In Department of Theatre and Media Arts, Students

“Suffrage” is a play about two polygamist women who fought for women’s rights and their families.

BYU performers have shown grit and ingenuity in full force over the course of the pandemic. One example is TMA student Emily Trejo. When she found out she wouldn’t be able to produce and direct the play “Suffrage” in the way that she’d originally planned, it didn’t take her long to adapt. Trejo decided to put on a radio play.

The audio performance of “Suffrage” was available online October 15–17 on 4th Wall Dramaturgy. Audience members were encouraged to visit Pioneer Village in Provo as they listened to the story about two polygamist women in early Utah history fighting for the right to vote.

“My goal as a theatre maker is to present people on stage who are normally not represented. As a member of the Church of Jesus Christ of Latter-day Saints, it was important for me to have these two strong female characters and to delve a little more into the history of polygamy in the Church,” Trejo said. “Polygamy is something that we often don’t talk about, and I felt like it was something that was really important to explore.”

Trejo said the radio play was a totally different experience for her than anything she had done with theatre before. Beyond the inevitable technological difficulties, there was the struggle of trying to present a play with only voices and sounds.

“Suffrage” was performed by BYU students back in January as part of BYU’s Contemporary Voices festival, but it was performed as a reading with minimal costumes and lighting and no blocking or set design. Trejo helped with that version of the show, and she decided she wanted to use it for her TMA 536 project. She was originally excited to be able to develop the show more fully and wasn’t expecting that she would have even less to work with than she did the first time. Creating the world of the play in the minds of audiences proved to be difficult using only voices and sound.

“We had to determine how the characters could show emotion without visually acting. There was a lot of trial and error to figure out how to depict facial expressions with sound alone. How do you hear an eye roll?

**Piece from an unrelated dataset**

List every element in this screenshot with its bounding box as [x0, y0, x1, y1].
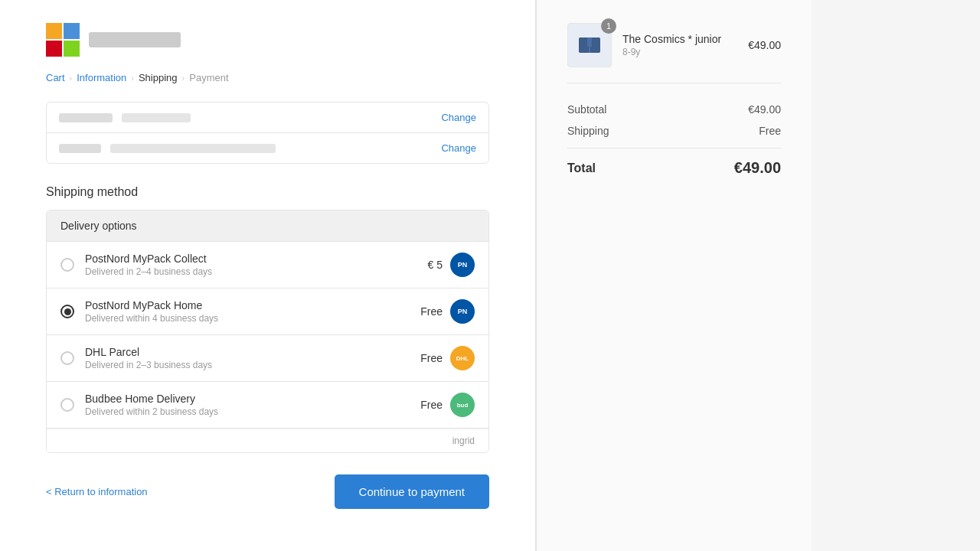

I think that was the biggest part of the process of making it become a radio play,” Trejo said.

Trejo said the experience taught her that art can come in many different forms. She said people tend to think of theatre only as plays on a stage, but when she was forced to look beyond that view she discovered a whole new form of storytelling.

“The biggest takeaway for me was that theater can be different, and it can create really different experiences. Theatre can still make an impact even when it’s performed in non-traditional ways,” Trejo said.